鄭天良氣喘吁吁地說:“你給我把八千塊錢交到民政局去,捐給福利院,讓於江海給你打一張收條,日期寫去年九月份,如果紀委和檢察院找你的話,你就說回來後當時就捐了出去,玩小姐的事田來有承認你也不要承認,不然,你的前途就到此為止了,剩下的我來幫你解決。現在就去辦,越快越好。不要對任何人講我找你談話了,聽懂沒有?”
沈一飛淚流滿面地從地毯上爬起來說:“聽懂了,老闆,你是我再生的父母,從今往後,我再也不給你臉上抹黑了。”
沈一飛走後,鄭天良站起來走到窗前,他發現遠處的工業區悄無聲息地匍匐在黃昏裡,夕陽照耀著不再冒煙的煙囪和冷漠的廠房,工業區如同一片豪華的墓地。
鄭天良站在黃昏的光線裡拿起手機給審計局李局長打電話:“老李呀,我是鄭天良,去年八月份啤酒廠的兩筆三十萬廣告費是打往浙江福建兩家縣城的廣告公司,從賬面上看有沒有問題呀?”
李局長說:“沒有問題,發票是正規的稅務發票,而且兩家縣電視臺的廣告合同也附在後面。”
鄭天良說:“你給我查一下,去年啤酒廠有沒有往那裡發貨,如果沒有發貨,那麼這三十萬塊錢廣告費該怎麼解釋,看看經辦人是誰?”
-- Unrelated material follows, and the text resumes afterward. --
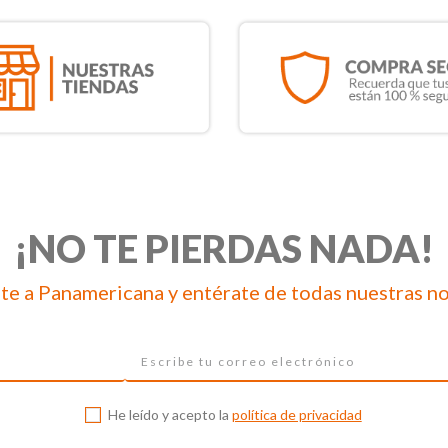
¡NO TE PIERDAS NADA!
te a Panamericana y entérate de todas nuestras n
He leído y acepto la
política de privacidad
鄭天良在指導清產核資和經營審計小組工作時,他大部分時間是在啤酒廠督陣,他在翻看賬目時,偶然看到了一份廣告合同,籤合同的人不是啤酒廠廠長楊功成,而是田來有,查同時期出差報銷的發票,填報銷單的是卻只有沈一飛一個人的名字。鄭天良覺得這份合同有些蹊蹺,而且肯定與田來有有關係。楊功成是田來有的親信,不可能從他身上有所突破,於是鄭天良就找來了沈一飛,軟硬兼施,沒幾個回合,沈一飛就老實就範,而且牽出來的主要人物就是田來有。
鄭天良給葉正亭打了一個電話,葉正亭在電話裡火冒三丈:“這群敗家子,一個都不能放過,不管是什麼背景,一查到底。”市紀委立即介入,三天後,田來有在家裡的溫暖的被窩裡被宣佈實行“雙規”,楊功成與沈一飛分別接受了一萬五千塊錢和八千塊錢回扣,這兩人交由縣紀委處理,楊功成最後被檢察院批捕,沈一飛由於已經提前將錢捐給了縣福利院,所以一身清白地出來了。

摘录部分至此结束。